## YOUR OBJECTIVE
Only the lines in the entries below from the line with "CINEMABLEND NEWSLETTER" to the line with "ith my driver's", both included, belong in the answer, transcribed exactly and without pictures.

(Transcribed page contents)
- - -

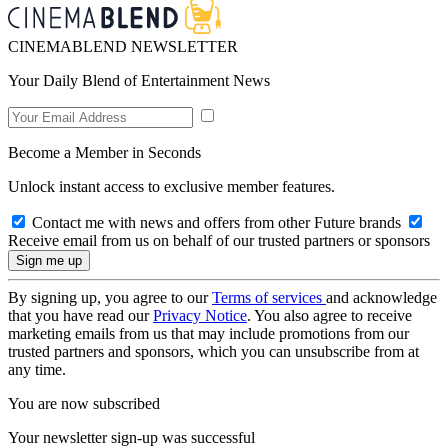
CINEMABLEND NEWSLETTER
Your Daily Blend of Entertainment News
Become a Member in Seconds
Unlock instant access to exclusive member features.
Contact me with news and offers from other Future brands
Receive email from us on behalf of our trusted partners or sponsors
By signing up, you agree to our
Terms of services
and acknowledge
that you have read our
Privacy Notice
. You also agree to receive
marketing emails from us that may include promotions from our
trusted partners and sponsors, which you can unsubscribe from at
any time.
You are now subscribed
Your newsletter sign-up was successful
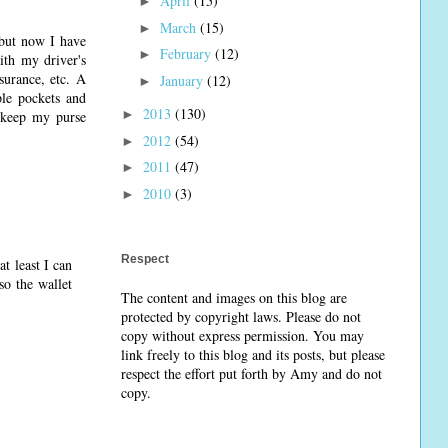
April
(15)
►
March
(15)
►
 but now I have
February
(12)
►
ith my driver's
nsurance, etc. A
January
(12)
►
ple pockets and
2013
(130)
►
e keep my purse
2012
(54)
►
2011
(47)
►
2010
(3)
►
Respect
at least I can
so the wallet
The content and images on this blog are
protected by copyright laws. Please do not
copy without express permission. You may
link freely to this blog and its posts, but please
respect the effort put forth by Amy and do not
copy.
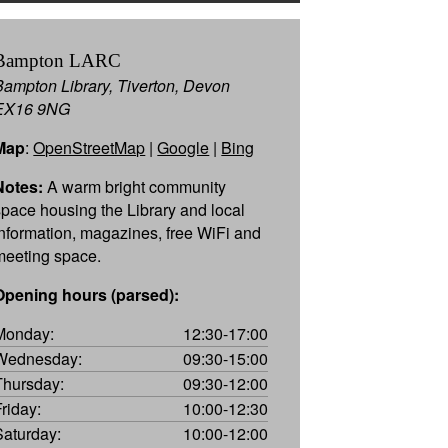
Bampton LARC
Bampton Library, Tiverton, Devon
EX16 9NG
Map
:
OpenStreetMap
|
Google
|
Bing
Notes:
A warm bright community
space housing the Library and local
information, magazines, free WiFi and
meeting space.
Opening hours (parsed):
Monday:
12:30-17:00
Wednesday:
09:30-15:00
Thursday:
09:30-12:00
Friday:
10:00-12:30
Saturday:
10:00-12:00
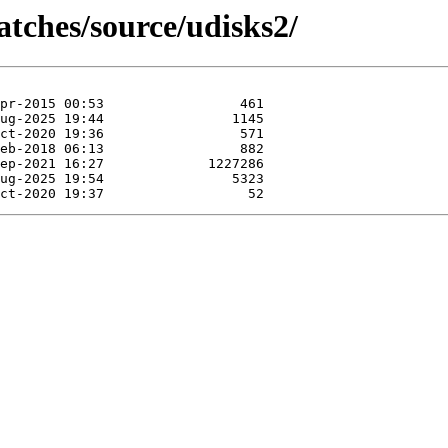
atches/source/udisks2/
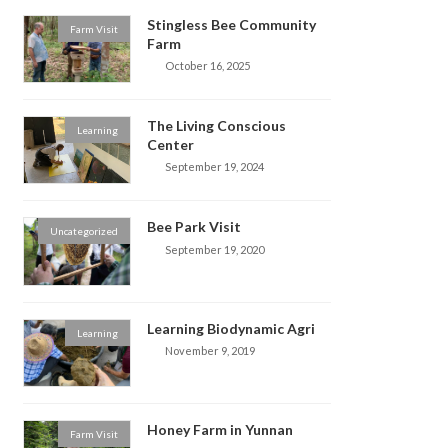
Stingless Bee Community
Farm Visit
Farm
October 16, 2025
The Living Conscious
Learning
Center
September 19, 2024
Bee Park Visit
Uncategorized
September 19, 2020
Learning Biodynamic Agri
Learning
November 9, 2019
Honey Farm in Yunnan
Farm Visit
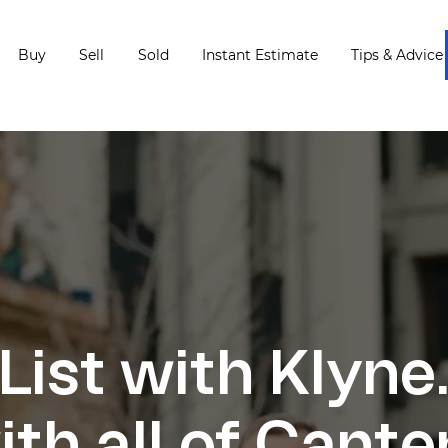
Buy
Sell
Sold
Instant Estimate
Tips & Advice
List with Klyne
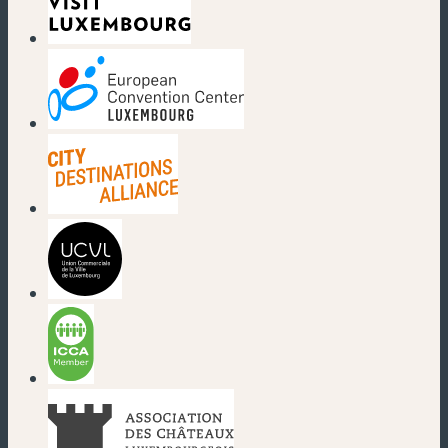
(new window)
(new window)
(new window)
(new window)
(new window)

- - -

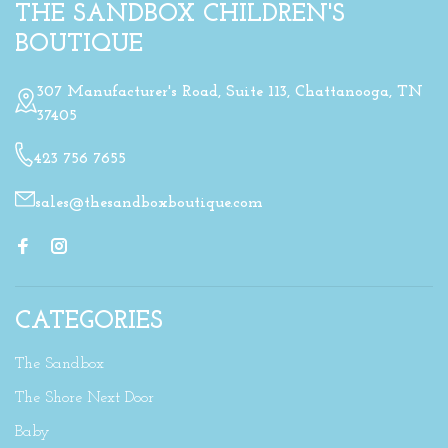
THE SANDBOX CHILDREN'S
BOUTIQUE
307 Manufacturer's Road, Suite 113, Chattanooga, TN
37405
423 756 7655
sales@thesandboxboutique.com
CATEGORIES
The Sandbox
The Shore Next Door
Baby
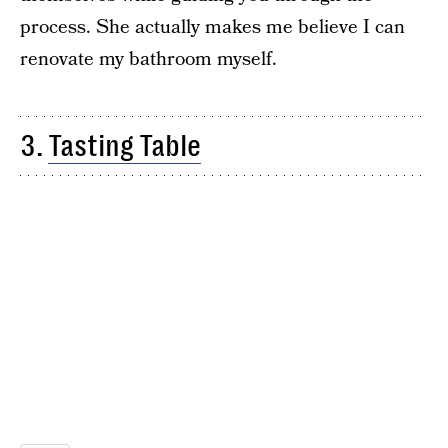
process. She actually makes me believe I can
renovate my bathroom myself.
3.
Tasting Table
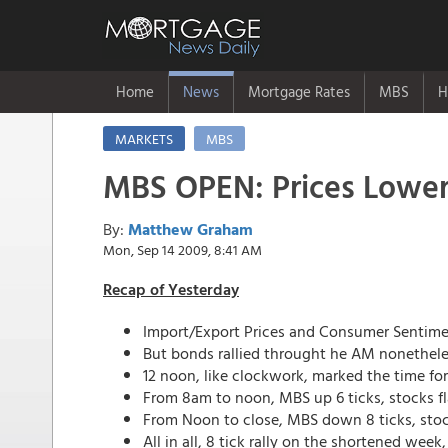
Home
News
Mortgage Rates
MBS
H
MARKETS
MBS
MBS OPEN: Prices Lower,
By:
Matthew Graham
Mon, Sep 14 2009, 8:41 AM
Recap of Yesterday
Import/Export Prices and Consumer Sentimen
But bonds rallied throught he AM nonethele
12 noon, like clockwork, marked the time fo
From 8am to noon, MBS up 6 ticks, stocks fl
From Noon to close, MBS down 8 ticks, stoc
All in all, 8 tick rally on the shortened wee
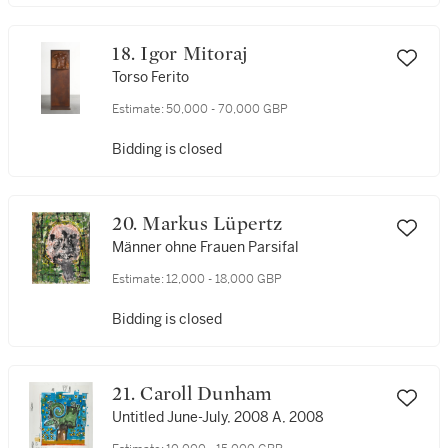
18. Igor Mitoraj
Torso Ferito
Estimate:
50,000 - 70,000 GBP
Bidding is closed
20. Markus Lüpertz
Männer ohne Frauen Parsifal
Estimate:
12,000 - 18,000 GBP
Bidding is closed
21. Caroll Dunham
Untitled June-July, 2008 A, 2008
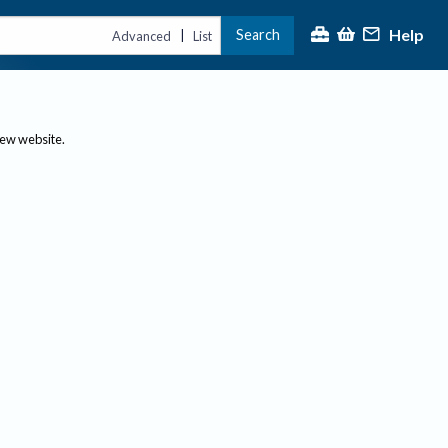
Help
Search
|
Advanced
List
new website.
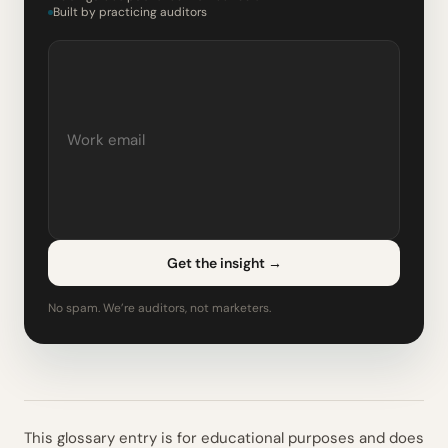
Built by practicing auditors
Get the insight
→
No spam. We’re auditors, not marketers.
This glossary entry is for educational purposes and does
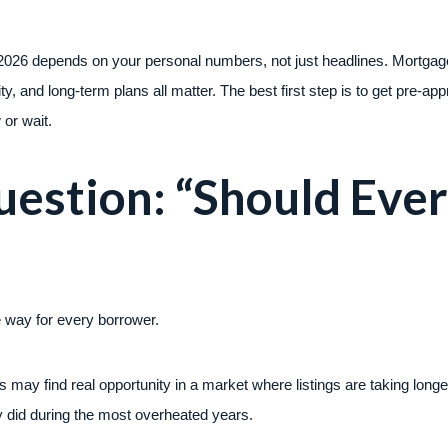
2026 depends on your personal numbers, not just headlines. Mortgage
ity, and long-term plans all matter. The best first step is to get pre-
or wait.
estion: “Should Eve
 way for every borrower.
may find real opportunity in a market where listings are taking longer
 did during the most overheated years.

- - -

## OUTPUT
CINEMABLEND NEWSLETTER
Your Daily Blend of Entertainment News
Become a Member in Seconds
Unlock instant access to exclusive member features.
Contact me with news and offers from other Future brands
Receive email from us on behalf of our trusted partners or sponsors
By signing up, you agree to our
Terms of services
and acknowledge
that you have read our
Privacy Notice
. You also agree to receive
marketing emails from us that may include promotions from our
trusted partners and sponsors, which you can unsubscribe from at
any time.
You are now subscribed
Your newsletter sign-up was successful
April
(15)
►
March
(15)
►
 but now I have
February
(12)
►
ith my driver's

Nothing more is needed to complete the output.